It will be difficult, if not impossible, to do justice to the three Mayan sites which we have seen in the past week. Tulum, Coba and Palenque.
Why? Because even with a guided tour, you only touch the very surface about what happened 1200-800 years ago, how the Mayans lived and the extent of their sophisticated intellect.
So this is a basic sort of holiday diary highlights package of some photos and the most interesting things we’ve learned. Reading through it I’m shocked at how little knowlege we (I) have retained.
Tulum, on the east coast of the Yucatan Peninsula and 130km south of Cancun.
Being blunt, this was by far the worst experience of the three and it fell far short of the ‘jaw-dropping’ descriptions we had encountered. If we get over our short-term and self-indulgent problems (a bad guide, roasting temperatures, hoards and hoards of tourists which, whether you like it or not, rather kills the mood) we found the ruins a bit, well, small scale.
The ruins are on the coast and the setting is impressive – it was an old port trading mainly in jade and turquoise. The ruins are enclosed by a thick 800m wall with five entrances. It is thought up to 600 people lived inside, essentially the elite and the nobels; the workers lived further out.
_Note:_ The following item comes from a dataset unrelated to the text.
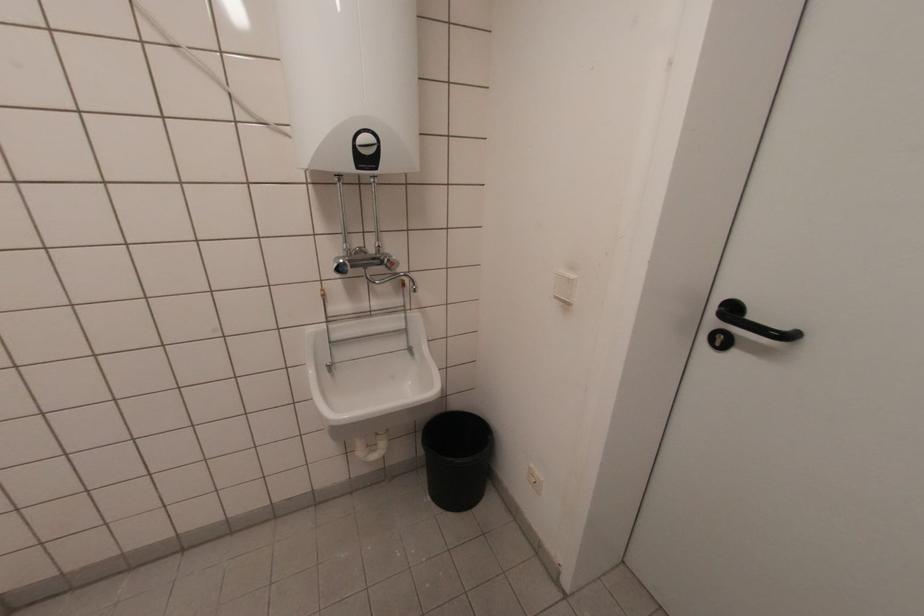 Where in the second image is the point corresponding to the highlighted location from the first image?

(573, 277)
There is an old palace and the walls of old houses. It probably looks incredible at sunrise and it probably feels incredible if you could walk there alone, but we struggled. We think our guide was paid per tour and after 30 minutes he tried to leave. We weighed him down with questions but he still got away.
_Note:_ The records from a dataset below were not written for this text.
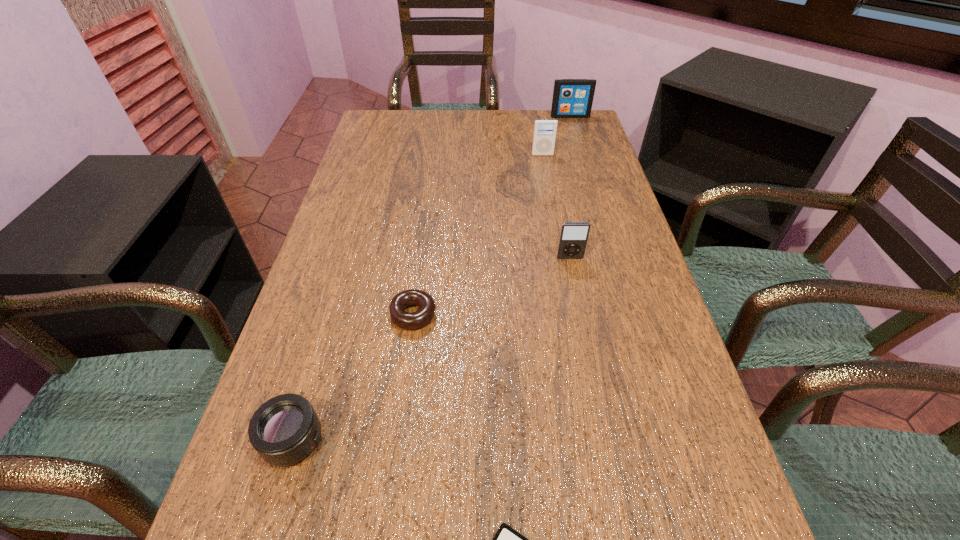 Find the location of a particular element. vacant space at the far right corner of the desktop is located at coordinates (571, 121).

The width and height of the screenshot is (960, 540). Identify the location of vacant area that lies between the telephoto lens and the rightmost object. (x=432, y=278).

The width and height of the screenshot is (960, 540). Identify the location of vacant area between the fifth nearest object and the rightmost object. (556, 136).

Identify the location of free space between the farthest iPod and the second object from left to right. (492, 215).

Where is `vacant space that's between the fifth farthest object and the second object from left to right`? This screenshot has width=960, height=540. vacant space that's between the fifth farthest object and the second object from left to right is located at coordinates (353, 377).

Find the location of a particular element. The height and width of the screenshot is (540, 960). vacant region between the rightmost object and the third nearest iPod is located at coordinates (556, 136).

Locate an element on the screen. This screenshot has width=960, height=540. object that can be found as the second closest to the farthest object is located at coordinates (573, 238).

You are a GUI agent. You are given a task and a screenshot of the screen. Output one action in this format:
    pyautogui.click(x=<x>, y=<y>)
    Task: Click on the third closest object relative to the leftmost iPod
    
    Given the screenshot: What is the action you would take?
    573,238

Image resolution: width=960 pixels, height=540 pixels. I want to click on iPod that is the second closest to the farthest iPod, so click(x=573, y=238).

Identify which iPod is the third closest to the second object from left to right. Please provide its 2D coordinates. Your answer should be formatted as a tuple, i.e. [(x, y)], where the tuple contains the x and y coordinates of a point satisfying the conditions above.

[(544, 136)]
Coba, 50km inland from Tulum.
Wow. Less famous than Tulum or Palenque or Chichen Itza, Coba blew us away. We left at 07:30 and an hour later we were hiring bikes inside the grounds of the Coba ruins. Don’t ask us about any Mayan specifics, we decided against a guide and just loved cycling through the jungle from ruin to ruin on decrepit bikes, a bit like that scene with Faye Dunaway from Butch Cassidy. With the sun piercing the jungle canopy and the breeze in our hair we arrived at the Great Pyramid, parked the bikes and climbed up the 42 metres of very steep stone.
The view from the top was unexpected – we didn’t even realise you were allowed to climb some of the ruins – and the board panorama revealed a jungle that is pancake flat. The tower was for scouting both stars and enemies.
Palenque. 12 hours (comfy) bus ride from Tulum in the state of Chiapas.
Palenque is in a different league. The structures are bigger and more dramatic and a whole city has been discovered. You really get a sense that this was the centre of an empire and the ambition and architectural skill of its famous ruler, Pakal, lives on in the buildings.
We were lucky. It was overcast and not very crowded on our visit, plus our guide was lovely and helpful. What hit us most was the similarities with Egypt: a pyramid structure with hidden tomb for the ruler, who was buried with treasure with other people as company; complex hieroglyphics; worshipping many gods.
The photos tell the story better than we can. All the building were covered in a red ‘stucco’, essentially a render of clay mixed with limestone at a very high heat. One of the theories of why the empire crumbled is that they ran out of wood – it took a lot of trees to heat the stucco.
The Mayan elite thought it was better to have large foreheads, so they took babies and forced their skulls to grow in a ‘tall’ shape. They also valued being cross-eyed, which seems the strangest thing. The elite took psychoactive drugs to talk to the spirits and gods, they constructed saunas (with hot stones) and the ruler even had three working loos with effective drainage.
We spent 3 hours at the site and it was an honour. Palenque holds a spiritual air that is simply not felt at Tulum. The backdrop of the jungle hills, with trees crowding the temples, is hard to match.
Our guide says that she expects access to the main palace to be stopped soon, as the Government moves to further protect the site.